3-bit reconfigurable THz metasurface based on structured light illumination for vortex beams and holographic imaging

Abstract

Metasurfaces have attracted widespread attention due to their excellent control ability of terahertz wavefronts. Terahertz metasurfaces have made rapid progress in areas such as biological detection, high-speed communication, and imaging. However, terahertz metasurfaces currently have a single function, and the primary goal of this research is to create a reconfigurable and multifunctional terahertz metasurface. In this work, we designed a novel eight-gaps-splits-ring resonator (EGSRR). The EGSRR is filled with photosensitive semiconductor material, and the metasurface unit's amplitude-phase characteristics are controlled by different encodings of structured light.

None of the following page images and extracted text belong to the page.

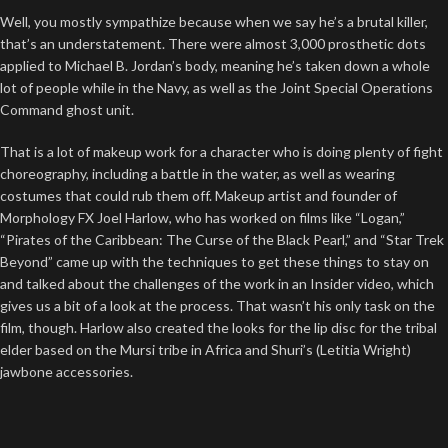
Well, you mostly sympathize because when we say he’s a brutal killer,
that’s an understatement. There were almost 3,000 prosthetic dots
applied to Michael B. Jordan’s body, meaning he’s taken down a whole
lot of people while in the Navy, as well as the Joint Special Operations
Command ghost unit.
That is a lot of makeup work for a character who is doing plenty of fight
choreography, including a battle in the water, as well as wearing
costumes that could rub them off. Makeup artist and founder of
Morphology FX Joel Harlow, who has worked on films like “Logan,”
“Pirates of the Caribbean: The Curse of the Black Pearl,” and “Star Trek
Beyond” came up with the techniques to get these things to stay on
and talked about the challenges of the work in an Insider video, which
gives us a bit of a look at the process. That wasn’t his only task on the
film, though. Harlow also created the looks for the lip disc for the tribal
elder based on the Mursi tribe in Africa and Shuri’s (Letitia Wright)
jawbone accessories.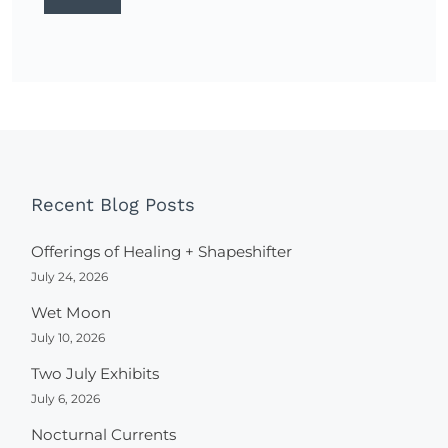
Recent Blog Posts
Offerings of Healing + Shapeshifter
July 24, 2026
Wet Moon
July 10, 2026
Two July Exhibits
July 6, 2026
Nocturnal Currents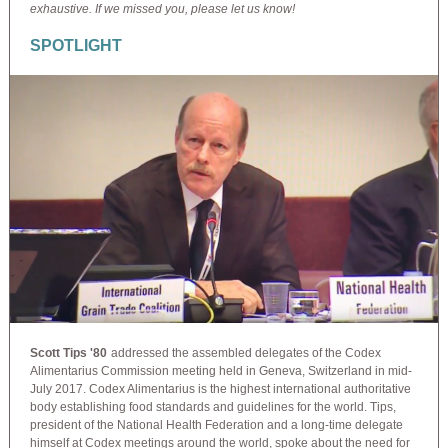
exhaustive. If we missed you, please let us know!
SPOTLIGHT
Scott Tips '80
addressed the assembled delegates of the Codex
Alimentarius Commission meeting held in Geneva, Switzerland in mid-
July 2017. Codex Alimentarius is the highest international authoritative
body establishing food standards and guidelines for the world. Tips,
president of the National Health Federation and a long-time delegate
himself at Codex meetings around the world, spoke about the need for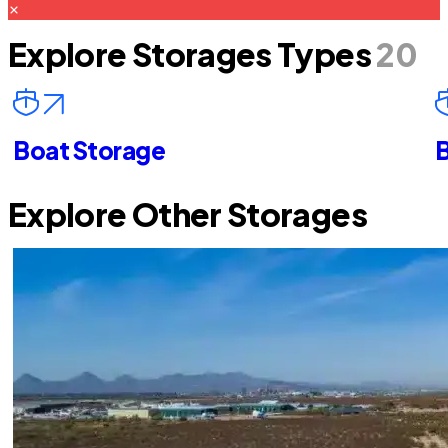
Explore Storages Types
20
Boat Storage
B
Explore Other Storages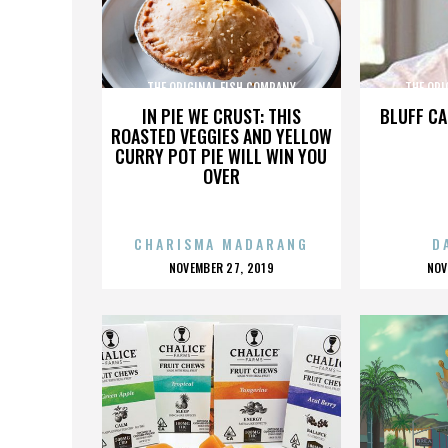
THE ORIGINAL FISH COMPANY
THE ORI
IN PIE WE CRUST: THIS
BLUFF CA
ROASTED VEGGIES AND YELLOW
CURRY POT PIE WILL WIN YOU
OVER
CHARISMA MADARANG
D
POSTED
P
NOVEMBER 27, 2019
NOV
ON
O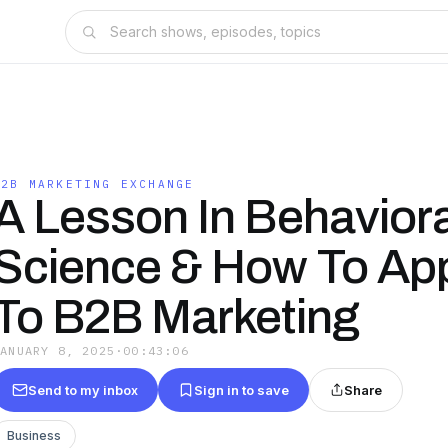
B2B MARKETING EXCHANGE
A Lesson In Behaviora
Science & How To Appl
To B2B Marketing
JANUARY 8, 2025
·
00:43:06
Send to my inbox
Sign in to save
Share
Business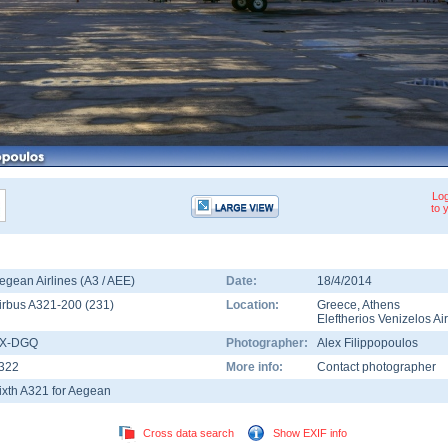
Log
to 
egean Airlines (A3 / AEE)
Date:
18/4/2014
irbus A321-200
(
231
)
Location:
Greece
,
Athens
Eleftherios Venizelos Ai
X-DGQ
Photographer:
Alex Filippopoulos
322
More info:
Contact photographer
ixth A321 for Aegean
Cross data search
Show EXIF info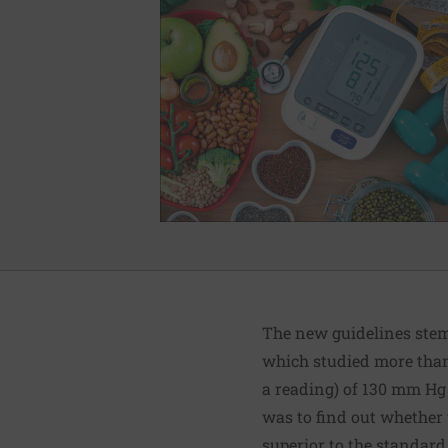
The new guidelines stem 
which studied more than
a reading) of 130 mm Hg 
was to find out whether 
superior to the standard 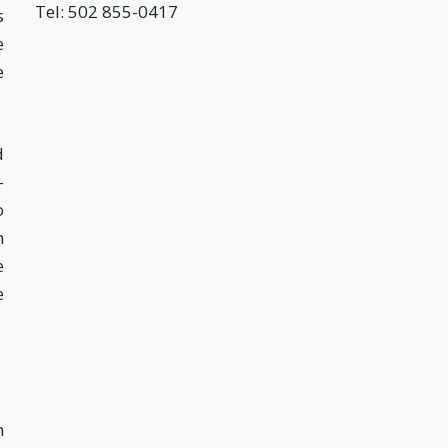
Tel: 502 855-0417
s
e
e
d
-
o
n
e
e
n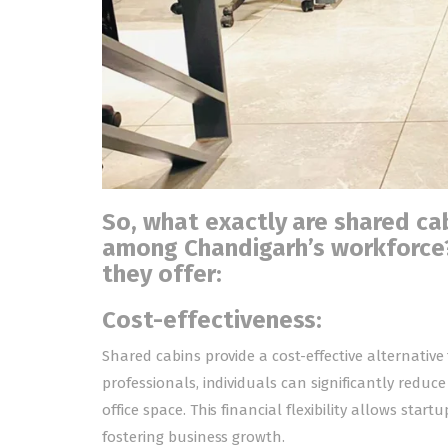
So, what exactly are shared cab
among Chandigarh’s workforce?
they offer:
Cost-effectiveness:
Shared cabins provide a cost-effective alternative 
professionals, individuals can significantly redu
office space. This financial flexibility allows star
fostering business growth.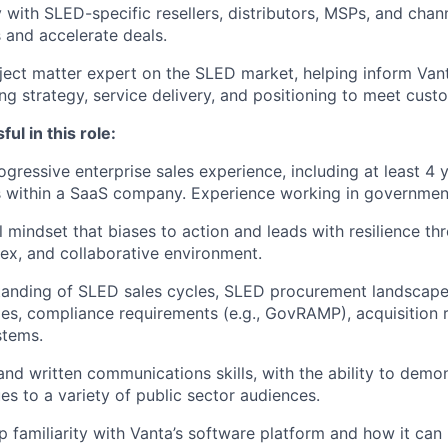
y with SLED-specific resellers, distributors, MSPs, and chan
and accelerate deals.
ject matter expert on the SLED market, helping inform Van
ng strategy, service delivery, and positioning to meet cust
ul in this role:
gressive enterprise sales experience, including at least 4 y
within a SaaS company. Experience working in government 
l mindset that biases to action and leads with resilience th
x, and collaborative environment.
anding of SLED sales cycles, SLED procurement landscape,
les, compliance requirements (e.g., GovRAMP), acquisition 
stems.
and written communications skills, with the ability to demo
es to a variety of public sector audiences.
 familiarity with Vanta’s software platform and how it can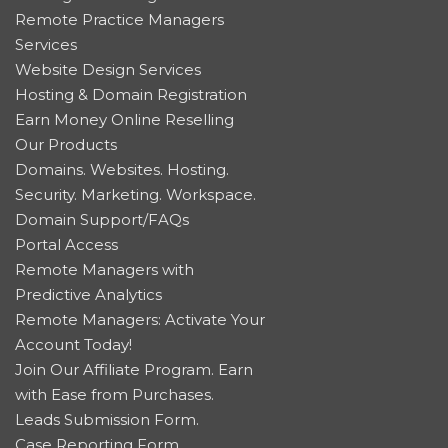
Remote Practice Managers
Services
Website Design Services
Hosting & Domain Registration
Earn Money Online Reselling
Our Products
Domains. Websites. Hosting.
Security. Marketing. Workspace.
Domain Support/FAQs
Portal Access
Remote Managers with
Predictive Analytics
Remote Managers: Activate Your
Account Today!
Join Our Affiliate Program. Earn
with Ease from Purchases.
Leads Submission Form.
Case Reporting Form.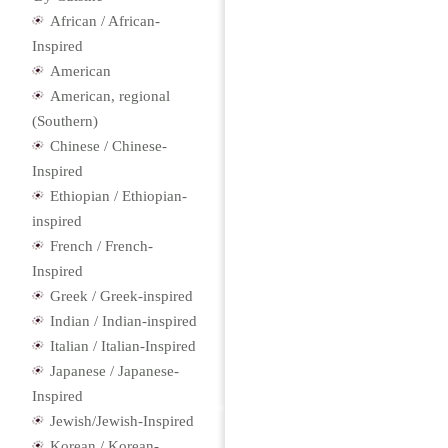
African / African-
Inspired
American
American, regional
(Southern)
Chinese / Chinese-
Inspired
Ethiopian / Ethiopian-
inspired
French / French-
Inspired
Greek / Greek-inspired
Indian / Indian-inspired
Italian / Italian-Inspired
Japanese / Japanese-
Inspired
Jewish/Jewish-Inspired
Korean / Korean-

Finally, under the incidence of right-handed circularly polarized (RCP) waves, 3-bit phase encoding of its reflected wave with cross-polarization is achieved. To verify the ability of metasurface to control terahertz wavefronts, the 3-bit metasurface units are assembled into an array to achieve different-order vortex beams and reconfigurable holographic images. The novel optically controlled reconfigurable metasurface not only has promising applications in generating vortex beams and holographic imaging, but it also represents a novel approach to designing multifunctional and programmable terahertz metamaterials.